ACTIVITY —
Only the lines below, from the one with "able to build" through the one with "job, those skills", are to be written out, exactly.

DATA SUPPLIED —

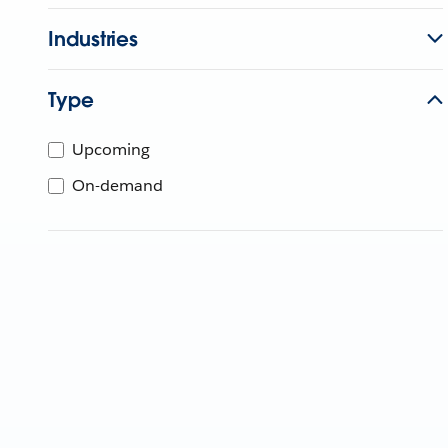
Industries
Type
Upcoming
On-demand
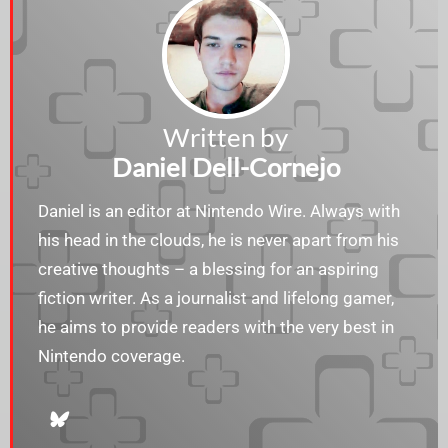
Written by
Daniel Dell-Cornejo
Daniel is an editor at Nintendo Wire. Always with
his head in the clouds, he is never apart from his
creative thoughts – a blessing for an aspiring
fiction writer. As a journalist and lifelong gamer,
he aims to provide readers with the very best in
Nintendo coverage.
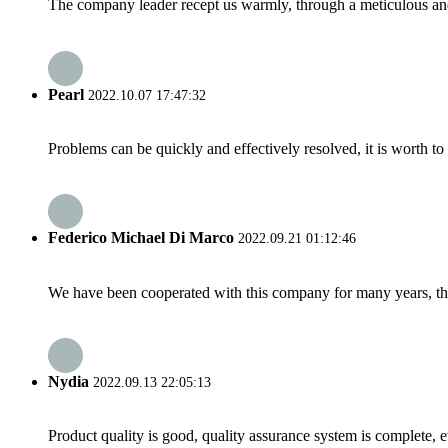
The company leader recept us warmly, through a meticulous an
Pearl
2022.10.07 17:47:32
Problems can be quickly and effectively resolved, it is worth to
Federico Michael Di Marco
2022.09.21 01:12:46
We have been cooperated with this company for many years, the
Nydia
2022.09.13 22:05:13
Product quality is good, quality assurance system is complete, 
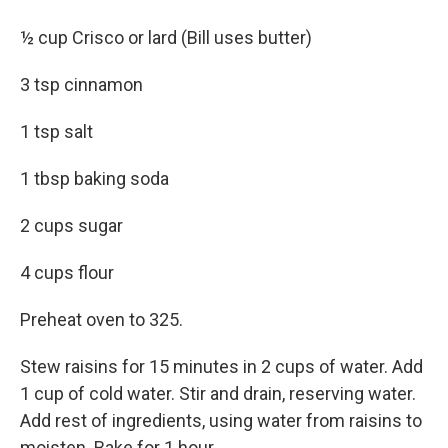
½ cup Crisco or lard (Bill uses butter)
3 tsp cinnamon
1 tsp salt
1 tbsp baking soda
2 cups sugar
4 cups flour
Preheat oven to 325.
Stew raisins for 15 minutes in 2 cups of water. Add
1 cup of cold water. Stir and drain, reserving water.
Add rest of ingredients, using water from raisins to
moisten. Bake for 1 hour.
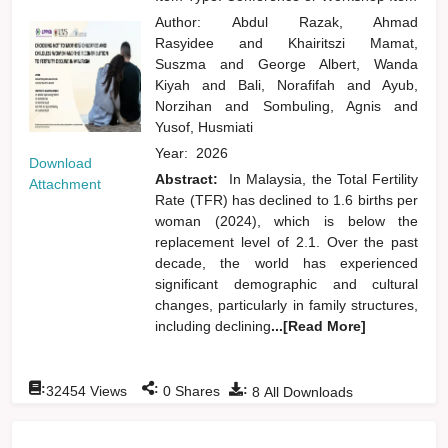
Author:
Abdul Razak, Ahmad
Rasyidee
and
Khairitszi Mamat,
Suszma
and
George Albert, Wanda
Kiyah
and
Bali, Norafifah
and
Ayub,
Norzihan
and
Sombuling, Agnis
and
Yusof, Husmiati
Year:
2026
Download
Abstract:
In Malaysia, the Total Fertility
Attachment
Rate (TFR) has declined to 1.6 births per
woman (2024), which is below the
replacement level of 2.1. Over the past
decade, the world has experienced
significant demographic and cultural
changes, particularly in family structures,
including declining
...[Read More]
:
:
:
32454
Views
0
Shares
8
All Downloads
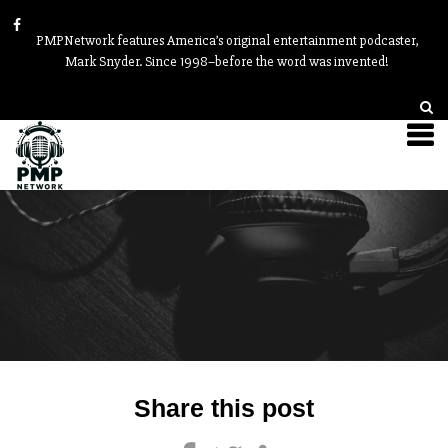
PMPNetwork features America’s original entertainment podcaster,
Mark Snyder. Since 1998–before the word was invented!
Post
Share this post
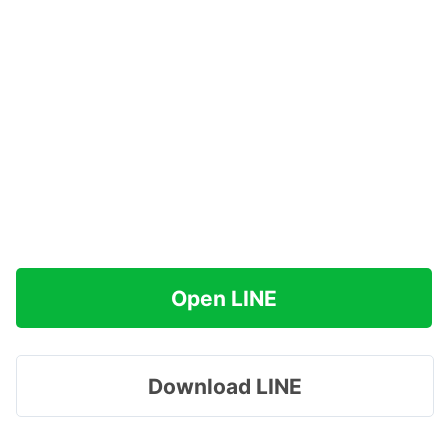
Open LINE
Download LINE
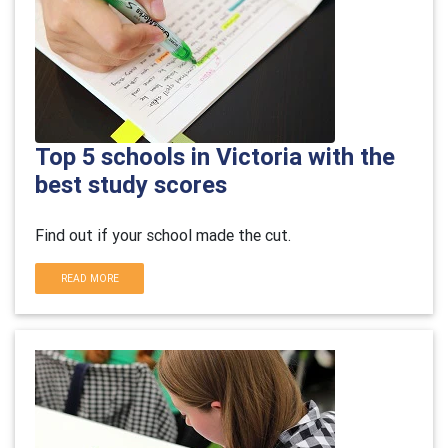
Top 5 schools in Victoria with the
best study scores
Find out if your school made the cut.
READ MORE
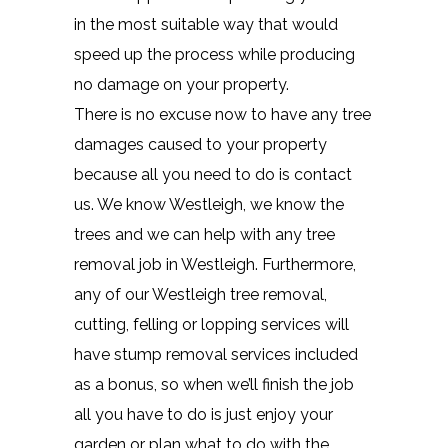
in the most suitable way that would
speed up the process while producing
no damage on your property.
There is no excuse now to have any tree
damages caused to your property
because all you need to do is contact
us. We know Westleigh, we know the
trees and we can help with any tree
removal job in Westleigh. Furthermore,
any of our Westleigh tree removal,
cutting, felling or lopping services will
have stump removal services included
as a bonus, so when we’ll finish the job
all you have to do is just enjoy your
garden or plan what to do with the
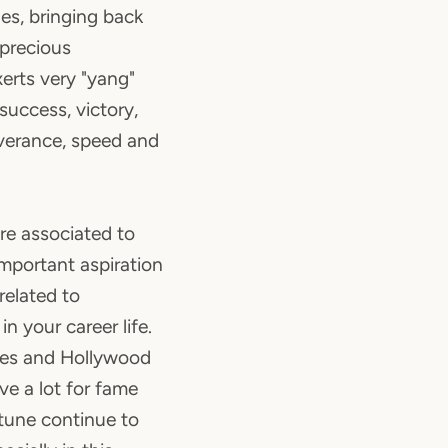
es, bringing back
 precious
xerts very "yang"
success, victory,
everance, speed and
re associated to
important aspiration
y related to
n your career life.
es and Hollywood
ave a lot for fame
rtune continue to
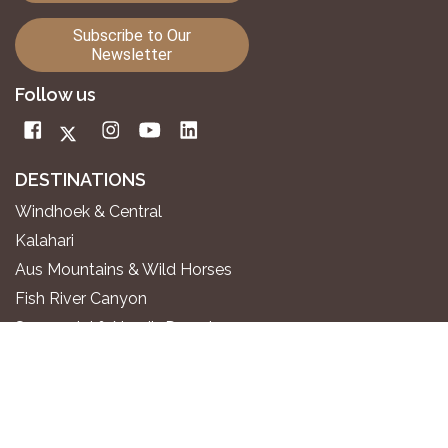
Subscribe to Our
Newsletter
Follow us
DESTINATIONS
Windhoek & Central
Kalahari
Aus Mountains & Wild Horses
Fish River Canyon
Sossusvlei & Namib Desert
Swakopmund & Atlantic Coast
Twyfelfontein & Damaraland
Epupa Falls & Kaokoland
Etosha National Park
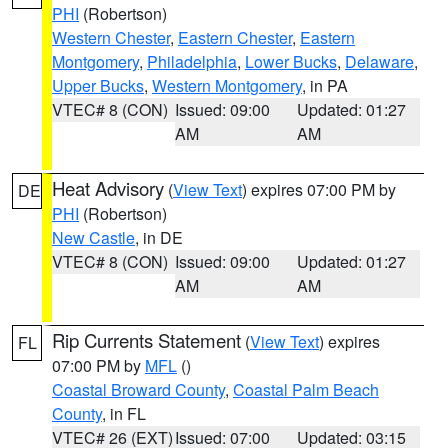
PHI
(Robertson)
Western Chester
,
Eastern Chester
,
Eastern
Montgomery
,
Philadelphia
,
Lower Bucks
,
Delaware
,
Upper Bucks
,
Western Montgomery
, in PA
VTEC# 8 (CON)
Issued: 09:00
Updated: 01:27
AM
AM
Heat Advisory
(
View Text
) expires 07:00 PM by
DE
PHI
(Robertson)
New Castle
, in DE
VTEC# 8 (CON)
Issued: 09:00
Updated: 01:27
AM
AM
Rip Currents Statement
(
View Text
) expires
FL
07:00 PM by
MFL
()
Coastal Broward County
,
Coastal Palm Beach
County
, in FL
VTEC# 26 (EXT)
Issued: 07:00
Updated: 03:15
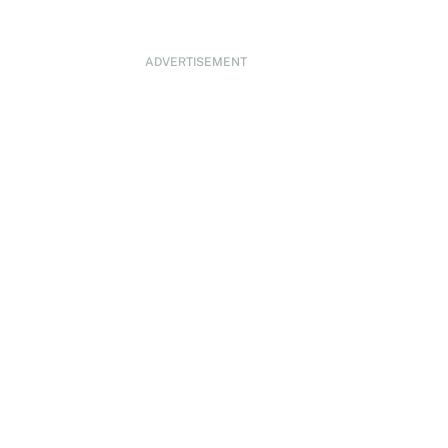
ADVERTISEMENT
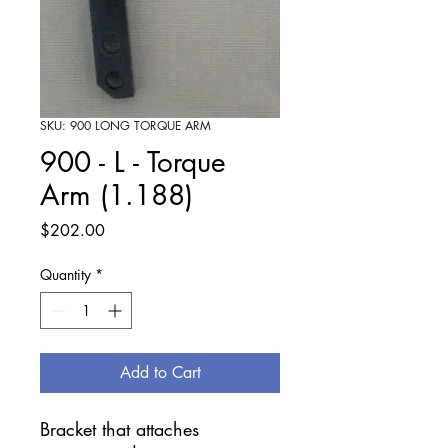
SKU: 900 LONG TORQUE ARM
900 - L - Torque
Arm (1.188)
Price
$202.00
Quantity
*
Add to Cart
Bracket that attaches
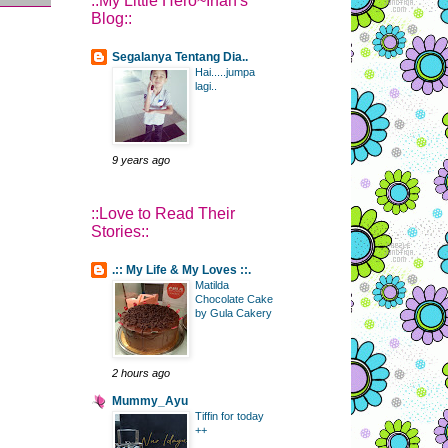
::My Little Hero~Irfan's
Blog::
Segalanya Tentang Dia..
Hai.....jumpa
lagi..
9 years ago
::Love to Read Their
Stories::
.:: My Life & My Loves ::.
Matilda
Chocolate Cake
by Gula Cakery
2 hours ago
Mummy_Ayu
Tiffin for today
++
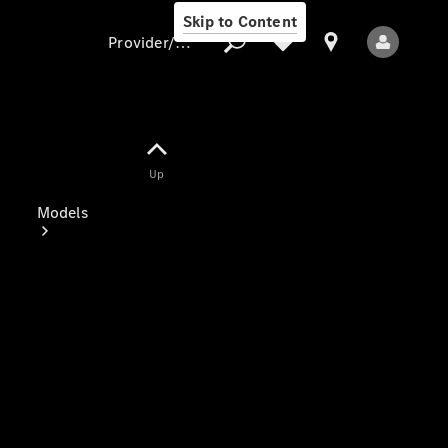
Skip to Content
Provider/data protection
Provider/data
Up
protection
Models
All Models
Electric models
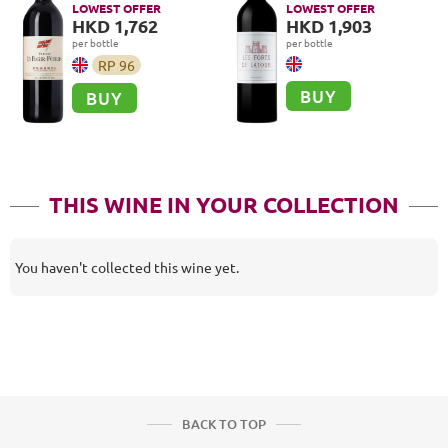
LOWEST OFFER
LOWEST OFFER
HKD 1,762
HKD 1,903
per bottle
per bottle
RP
96
BUY
BUY
THIS WINE IN YOUR COLLECTION
You haven't collected this wine yet.
BACK TO TOP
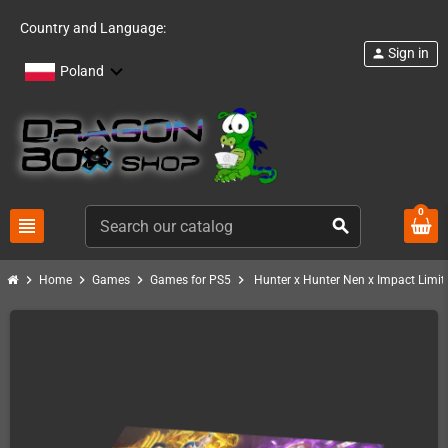
Country and Language:
Sign in
person
Poland
0
view_headline
search
chevron_right
chevron_right
chevron_right
chevron_right
Home
Games
Games for PS5
Hunter x Hunter Nen x Impact Limit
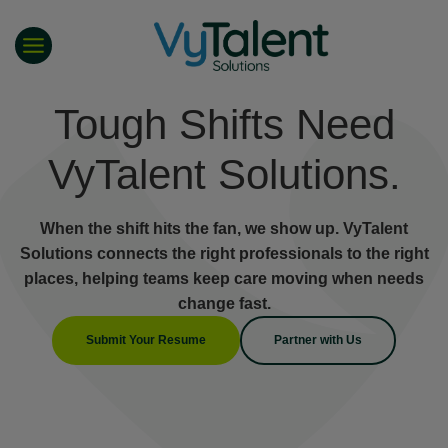
Skip
to
content
Tough Shifts Need
VyTalent Solutions.
When the shift hits the fan, we show up. VyTalent
Solutions connects the right professionals to the right
places, helping teams keep care moving when needs
change fast.
Submit Your Resume
Partner with Us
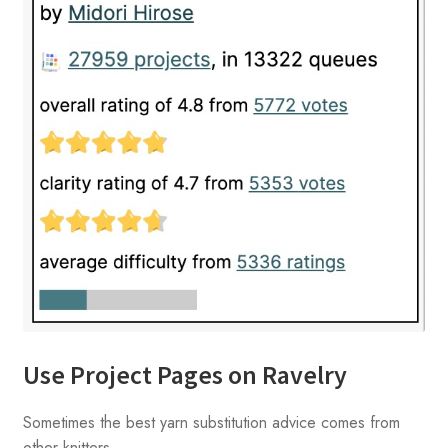
Use Project Pages on Ravelry
Sometimes the best yarn substitution advice comes from
other knitters.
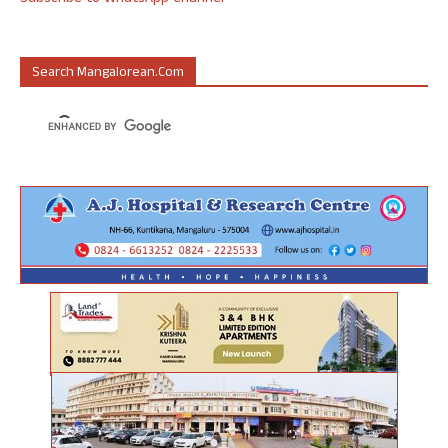
Search Mangalorean.com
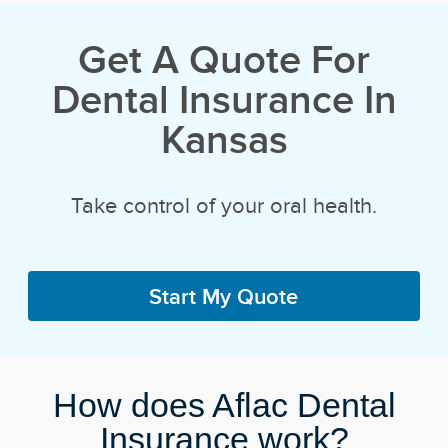
Get A Quote For
Dental Insurance In
Kansas
Take control of your oral health.
Start My Quote
How does Aflac Dental
Insurance work?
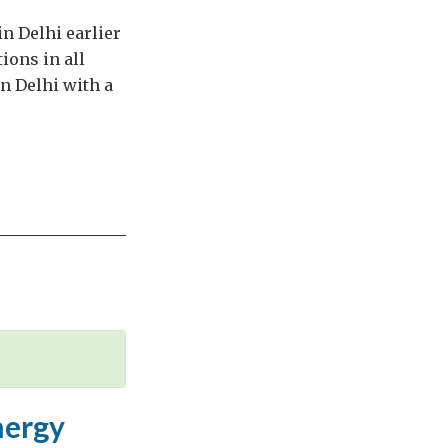
in Delhi earlier
ions in all
in Delhi with a
nergy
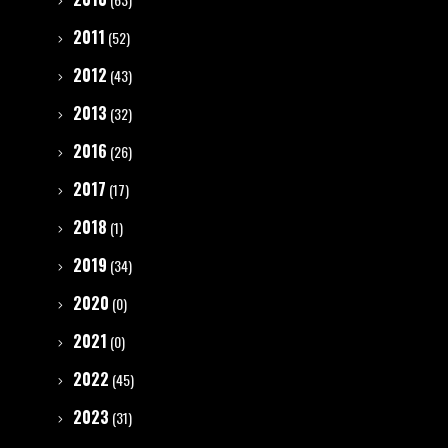
2011
(52)
2012
(43)
2013
(32)
2016
(26)
2017
(17)
2018
(1)
2019
(34)
2020
(0)
2021
(0)
2022
(45)
2023
(31)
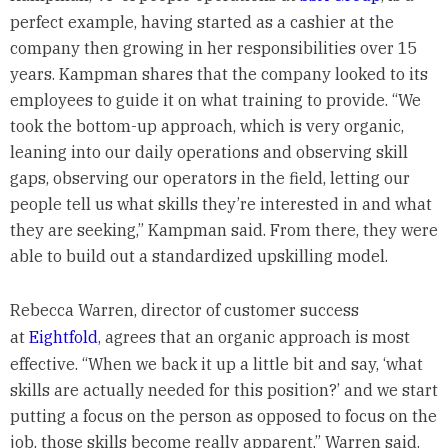
perfect example, having started as a cashier at the
company then growing in her responsibilities over 15
years. Kampman shares that the company looked to its
employees to guide it on what training to provide. “We
took the bottom-up approach, which is very organic,
leaning into our daily operations and observing skill
gaps, observing our operators in the field, letting our
people tell us what skills they’re interested in and what
they are seeking,” Kampman said. From there, they were
able to build out a standardized upskilling model.
Rebecca Warren, director of customer success
at
Eightfold
, agrees that an organic approach is most
effective. “When we back it up a little bit and say, ‘what
skills are actually needed for this position?’ and we start
putting a focus on the person as opposed to focus on the
job, those skills become really apparent,” Warren said.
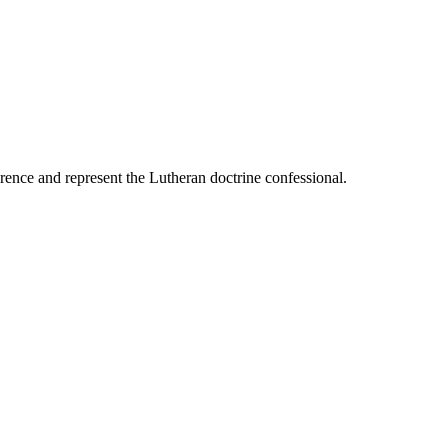
ence and represent the Lutheran doctrine confessional.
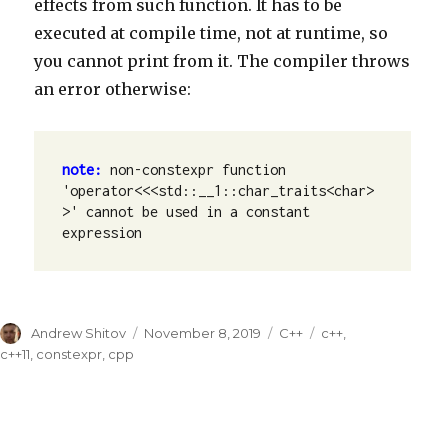
effects from such function. It has to be
executed at compile time, not at runtime, so
you cannot print from it. The compiler throws
an error otherwise:
note: 
non-constexpr function 
'operator<<<std::__1::char_traits<char> 
>' cannot be used in a constant 
expression
Author
Andrew Shitov
Posted
November 8, 2019
Categories
C++
Tags
c++
,
on
c++11
,
constexpr
,
cpp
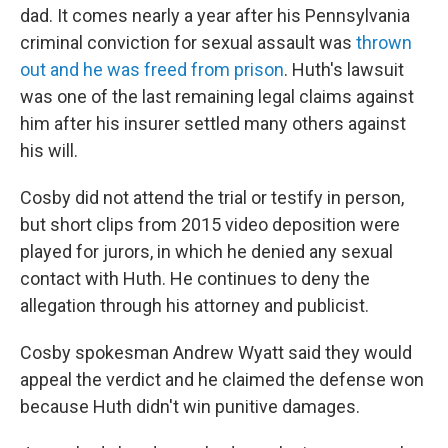
dad. It comes nearly a year after his Pennsylvania
criminal conviction for sexual assault was
thrown
out and he was freed from prison
. Huth's lawsuit
was one of the last remaining legal claims against
him after his insurer settled many others against
his will.
Cosby did not attend the trial or testify in person,
but short clips from 2015 video deposition were
played for jurors, in which he denied any sexual
contact with Huth. He continues to deny the
allegation through his attorney and publicist.
Cosby spokesman Andrew Wyatt said they would
appeal the verdict and he claimed the defense won
because Huth didn't win punitive damages.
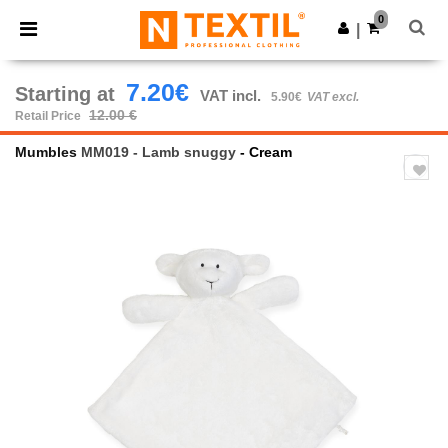
×
Ntextil App
0
Get the app
|
Better prices on app!
7.20€
Starting at
VAT incl.
5.90€
VAT excl.
12.00 €
Retail Price
Mumbles
MM019 - Lamb snuggy
- Cream
Previous
Next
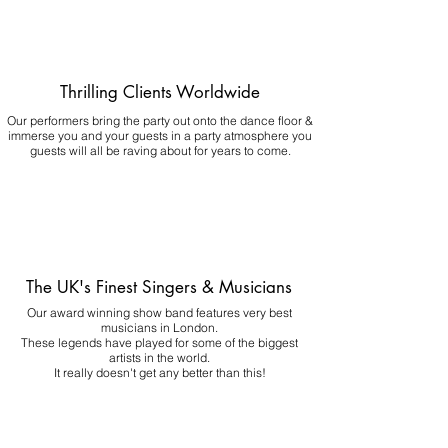
Thrilling Clients Worldwide
Our performers bring the party out onto the dance floor &
immerse you and your guests in a party atmosphere you
guests will all be raving about for years to come.
The UK's Finest Singers & Musicians
Our award winning show band features very best
musicians in London.
These legends have played for some of the biggest
artists in the world.
It really doesn't get any better than this!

PROBLEM SOLUTION —
able to build out a standardized upskilling model.
Rebecca Warren, director of customer success
at
Eightfold
, agrees that an organic approach is most
effective. “When we back it up a little bit and say, ‘what
skills are actually needed for this position?’ and we start
putting a focus on the person as opposed to focus on the
job, those skills become really apparent,” Warren said.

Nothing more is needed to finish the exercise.